4. Waking Sleeping Beauty
Where:Embarcadero Center Cinema, 1 Embarcadero Ctr., 415-352-0835
When: All Week
Why: Bruised egos were frequent, rising talents (including a young Tim Burton and John Lasseter) came and went, but Walt Disney’s entertainment juggernaut, which took a hit to its reputation as Hollywood’s foremost producer of classic cartoons during the early '80s, enjoyed a surprising rebirth from 1984 to '94, the magical decade chronicled in Don Hahn's fascinating new documentary, Waking Sleeping Beauty.

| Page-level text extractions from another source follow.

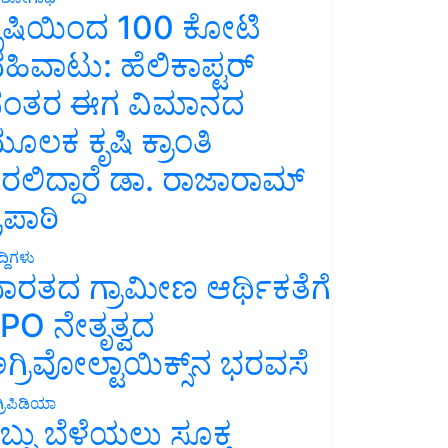
ೃಷಿಯಿಂದ 100 ಕೋಟಿ
ಹಿವಾಟು: ಹೆಲಿಕಾಪ್ಟರ್
ಂತರ ಈಗ ವಿಮಾನದ
ೂಲಕ ಕೃಷಿ ಕ್ರಾಂತಿ
ರಲಿದ್ದಾರೆ ಡಾ. ರಾಜಾರಾಮ್
್ರಿಪಾಠಿ
್ದಿಗಳು
ಾರತದ ಗ್ರಾಮೀಣ ಆರ್ಥಿಕತೆಗೆ
PO ನೇತೃತ್ವದ
ಗ್ರಿವೋಲ್ಟಾಯಿಕ್ಸ್‌ನ ಭರವಸೆ
್ರಿಪಿಡಿಯಾ
ಬ್ಬು ಬೆಳೆಯಲು ಸೂಕ್ತ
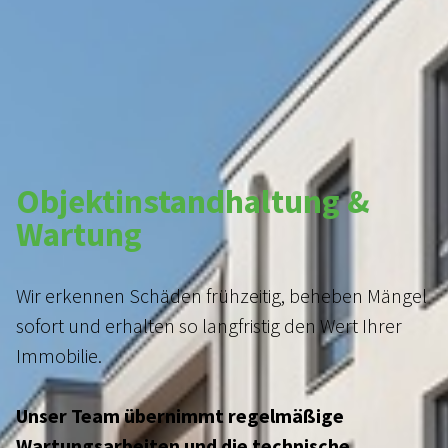
Objektinstandhaltung &
Wartung
Wir erkennen Schäden frühzeitig, beheben Mängel
sofort und erhalten so langfristig den Wert Ihrer
Immobilie.
HOME
Unser Team übernimmt regelmäßige
ÜBER UNS
Wartungsarbeiten und die technische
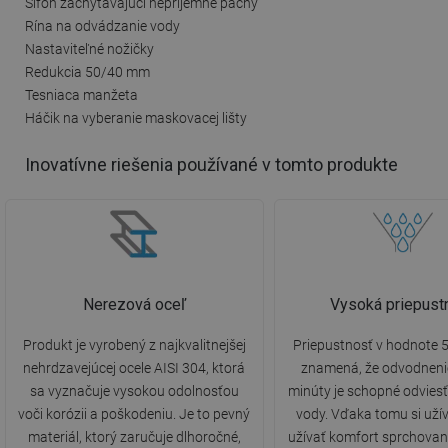
Sifón zachytávajúci nepríjemné pachy
Rína na odvádzanie vody
Nastaviteľné nožičky
Redukcia 50/40 mm
Tesniaca manžeta
Háčik na vyberanie maskovacej lišty
Inovatívne riešenia používané v tomto produkte
Nerezová oceľ
Vysoká priepust
Produkt je vyrobený z najkvalitnejšej
Priepustnosť v hodnote 5
nehrdzavejúcej ocele AISI 304, ktorá
znamená, že odvodneni
sa vyznačuje vysokou odolnosťou
minúty je schopné odviesť 
voči korózii a poškodeniu. Je to pevný
vody. Vďaka tomu si uží
materiál, ktorý zaručuje dlhoročné,
užívať komfort sprchovan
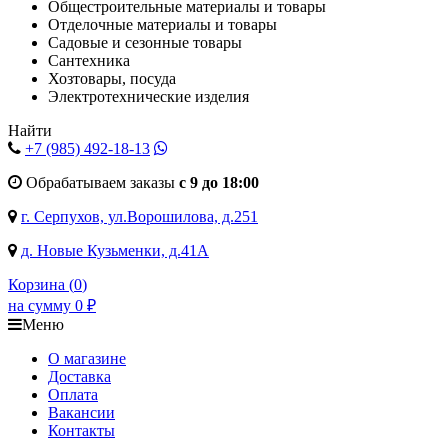
Общестроительные материалы и товары
Отделочные материалы и товары
Садовые и сезонные товары
Сантехника
Хозтовары, посуда
Электротехнические изделия
Найти
+7 (985)
492-18-13
Обрабатываем заказы
с 9 до 18:00
г. Серпухов, ул.Ворошилова, д.251
д. Новые Кузьменки, д.41А
Корзина (
0
)
на сумму
0
₽
Меню
О магазине
Доставка
Оплата
Вакансии
Контакты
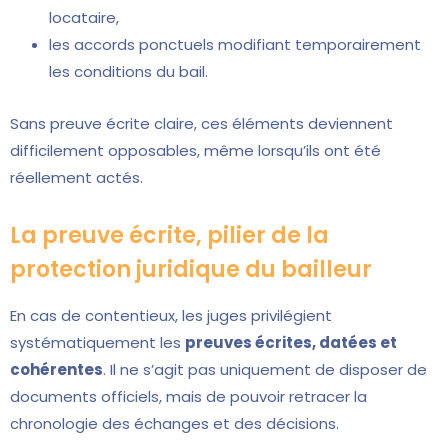
locataire,
les accords ponctuels modifiant temporairement
les conditions du bail.
Sans preuve écrite claire, ces éléments deviennent
difficilement opposables, même lorsqu’ils ont été
réellement actés.
La preuve écrite, pilier de la
protection juridique du bailleur
En cas de contentieux, les juges privilégient
systématiquement les
preuves écrites, datées et
cohérentes
. Il ne s’agit pas uniquement de disposer de
documents officiels, mais de pouvoir retracer la
chronologie des échanges et des décisions.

Tensions ran high throughout, but Hahn seems more inclined to recall the good old days than to focus on increasingly strident office politics.


5. Sweetgrass
Where:
Roxie Theater, 3117 16th St., 415-863-1087
When: All Week
Why: An unsentimental tribute to the American West and its visual majesty, producer Ilisa Barbash's documentary tracks modern-day cowboys during an arduous journey across Montana’s Absaroka-Beartooth Mountains, as they brave the elements, run their horses ragged, and wrangle thousands of ornery (but otherwise adorable) sheep.

6. A Single Man
Where:Opera Plaza Cinema, 601 Van Ness Ave., 415-771-0183
When: All Week
Why: An official selection of the Toronto, Tokyo and London film festivals, former fashion designer Tom Ford's directorial debut, about a homosexual English professor contemplating suicide after the death of his lover, has given Colin Firth (BBC's Pride and Prejudice) two things he has long deserved: a richly conceived starring role worthy of his talents, and his first Oscar nomination.






7. Greenberg
Where:Sundance Kabuki Cinemas, 1881 Post St., 415-929-4650
When: All Week
Why: Roger Greenberg is a man most people would wish they’d never met, yet Ben Stiller plays him brilliantly. He is manipulative and repulsive but oddly fascinating – far removed from the sympathetic goofs he so often plays in comedies like Meet the Parents and Night at the Smithsonian, yet clearly not far from his comfort zone. He seems to enjoy breaking with his good-guy image and testing the limits of his creepiness.